Saturday, August 30, 2008

Barack Obama's Acceptance Speech: An Inside Look (adventures)

As you know, the DNC was in Denver all last week and I stopped by 16th St. Mall on the last day to capture history while it was in town::



I was about two blocks away from the MSNBC makeshift studios when I was whisked away by the LightRail to Invesco Field for Barack's acceptance speech that night.


Except the LightRail didn't go ALL the way to the stadium (that stop was closed). So I conveniently waited in a serpent-like line of credential holders about 2 miles long. Everyone of us had our credentials in hand, eagerly awaiting admittance to the best free event ever in the history of Denver.

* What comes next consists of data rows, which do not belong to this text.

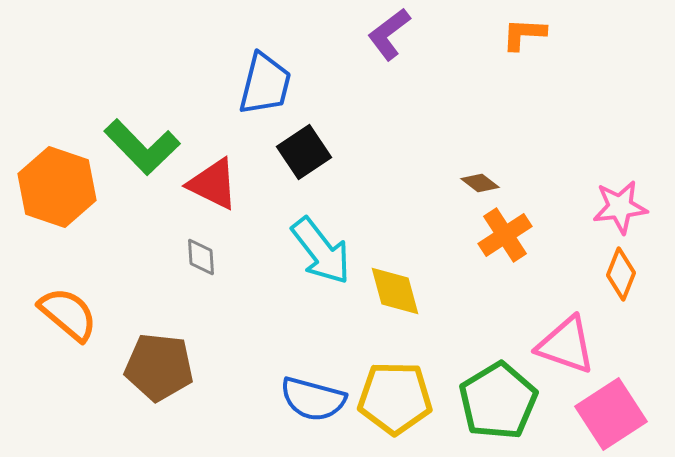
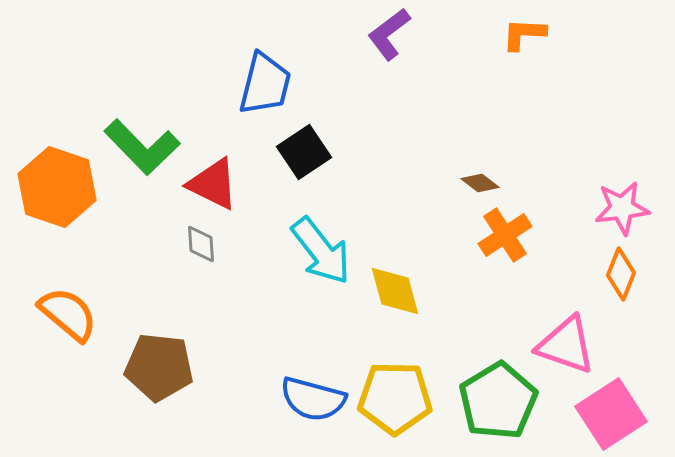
pink star: moved 2 px right, 1 px down
gray diamond: moved 13 px up
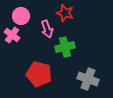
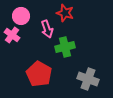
red pentagon: rotated 15 degrees clockwise
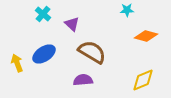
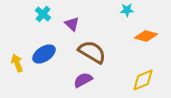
purple semicircle: rotated 24 degrees counterclockwise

Met some students from Iowa (where the whole thing started), talked to someone about the conventions of the 60s, passed countless peddlers selling campaign buttons and T-shirts... 2 hours later, I was in! I watched the televised version of the entire evening afterwards, but ya know, it didn't even come close to what it was like inside the stadium, live, in person. People assembled from all over the country, reporters from all over the world. Press boxes from all the major news channels, the top names in Democratic politics, celebrities like Oprah Winfrey and Steven Spielberg, Stevie Wonder and Sheryl Crow, Olympic gymnast Shawn Johnson, Al Gore, oh and me. All in one space! The weather was postcard-Colorado beautiful. Slight breeze, summer evening stillness. And for what it was worth, I had an amazing view::




I took binoculars because I knew everyone would look like dyed Q-tips from that height. I caught sight of Rev. Jesse Jackson, Montana Gov. Brian Schweitzer (and his bolo tie), Brian Williams and Tom Brokaw from NBC, and of course all the politicians (including the now-infamous delegation from Party Town!). As the shades of evening drew on, and as Barack spoke::



Although I was there, the convention on the field still seemed like a world apart. The spectacle and the size of this event was so beyond me that I almost had trouble connecting to it. Although I heard every word of Barack's speech, I still had to work to soak it all in. 84,000 people were there! And almost 40 million Americans watched it on TV. More than the Olympics opening ceremony, more than the Finale of American Idol. And I was there. Still can't believe it.


I do have my critiques though, as far as presentation (hey, it's me!). The fireworks after the speech were tame. The confetti and ticker tape shower were so localized, only above the stage, that it looked ten times bigger and better on TV (it never reached beyond the stage in fact). I LOVE that they handed out American flags to nearly everyone in the stadium (along with Change signs), but they skimped on the larger cloth flags, the ones that require someone to hold and wave it. I saw maybe a dozen in the whole stadium. I saw one guy in the upper stands, though, waving his with such enthusiasm, like a true revolutionary. He made it on the CNN homepage that night!

If the DNC had interspersed a hundred large flags throughout the sections, with volunteers waving them in all their glory, to balance out the ten of thousands of smaller flags, man that would have been a rare sight. I don't know. I can't criticize the DNC committee too much. I just keep thinking of that Claude Monet painting of the French flags in ridiculous abundance on a Parisian street, full of people celebrating a French exposition of something::



I guess after that night at Invesco Field, I have a newfound reverence for the American flag and what it represents. I wonder (to quote Michael Phelps) how "at a loss of words" some Americans would be if you asked them what their flag meant to them. Would it even be an instantaneous response for them? Or would they have to think about it for a second, because they really don't have to on a daily basis?

I stayed for a while to check out the Press boxes::


I sat in the horse's mouth way up there, what a view! Katie Couric is somehwere in that herd of people. For the most part, the press was so done with the DNC, ready for Round 2 of political coverage with the RNC in St. Paul, MN, next week.

I'm excited to see what the Republicans have to say (or not say), especially in the midst of oncoming Hurricane Gustav at the other end of the Mississippi River (online telethon, anyone? seriously, they're thinking about doing that). But I'll tell you one thing: the GOP will have to try pretty hard to top what I saw at Invesco Field!